[TASK GOAL]
From the records below, copy each line in which the string "store" occurs.

[RECORDED INFORMATION]
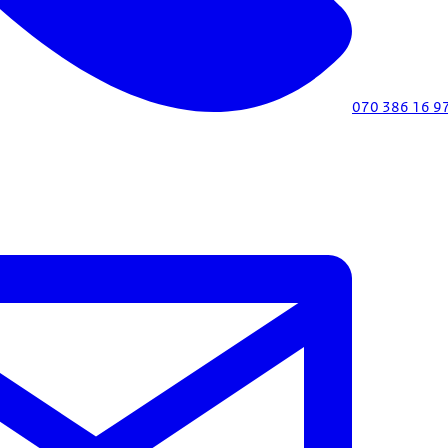
070 386 16 9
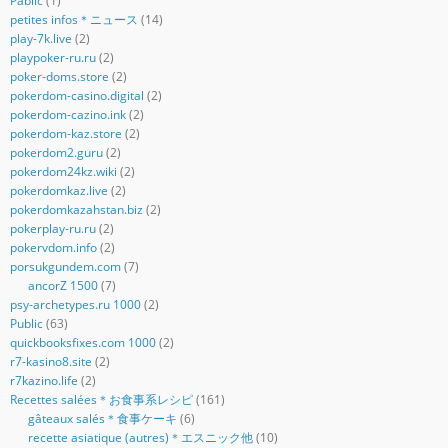
Pablic
(1)
petites infos＊ニュース
(14)
play-7k.live
(2)
playpoker-ru.ru
(2)
poker-doms.store
(2)
pokerdom-casino.digital
(2)
pokerdom-cazino.ink
(2)
pokerdom-kaz.store
(2)
pokerdom2.guru
(2)
pokerdom24kz.wiki
(2)
pokerdomkaz.live
(2)
pokerdomkazahstan.biz
(2)
pokerplay-ru.ru
(2)
pokervdom.info
(2)
porsukgundem.com
(7)
ancorZ 1500
(7)
psy-archetypes.ru 1000
(2)
Public
(63)
quickbooksfixes.com 1000
(2)
r7-kasino8.site
(2)
r7kazino.life
(2)
Recettes salées＊お食事系レシピ
(161)
gâteaux salés＊食事ケーキ
(6)
recette asiatique (autres)＊エスニック他
(10)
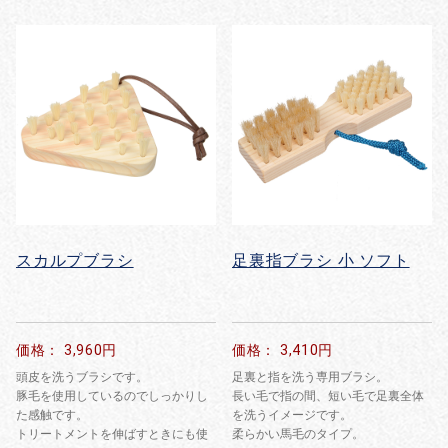
スカルプブラシ
足裏指ブラシ 小 ソフト
価格： 3,960円
価格： 3,410円
頭皮を洗うブラシです。
足裏と指を洗う専用ブラシ。
豚毛を使用しているのでしっかりし
長い毛で指の間、短い毛で足裏全体
た感触です。
を洗うイメージです。
トリートメントを伸ばすときにも使
柔らかい馬毛のタイプ。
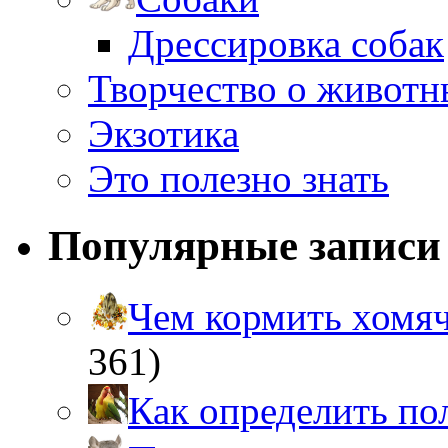
Дрессировка собак
Творчество о живот
Экзотика
Это полезно знать
Популярные записи
Чем кормить хом
361)
Как определить п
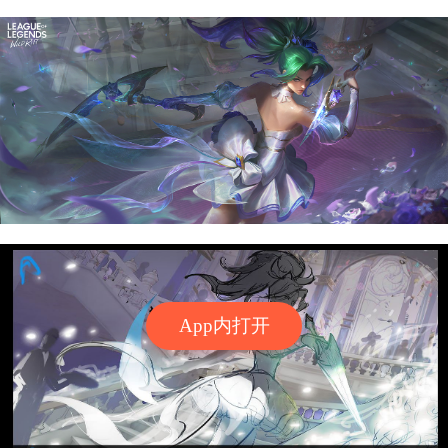
App内打开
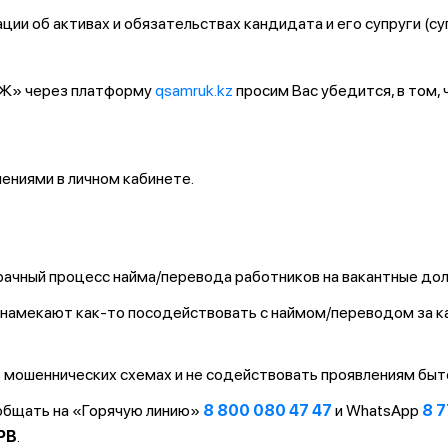
ии об активах и обязательствах кандидата и его супруги (су
ҚТЖ» через платформу
qsamruk.kz
просим Вас убедится, в том,
ниями в личном кабинете.
ачный процесс найма/перевода работников на вакантные до
т/намекают как-то посодействовать с наймом/переводом за 
 мошеннических схемах и не содействовать проявлениям быт
ообщать на «Горячую линию»
8 800 080 47 47
и WhatsApp
8 7
PB
.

[EXPECTED ANSWER]
poker-doms.store
pokerdom-kaz.store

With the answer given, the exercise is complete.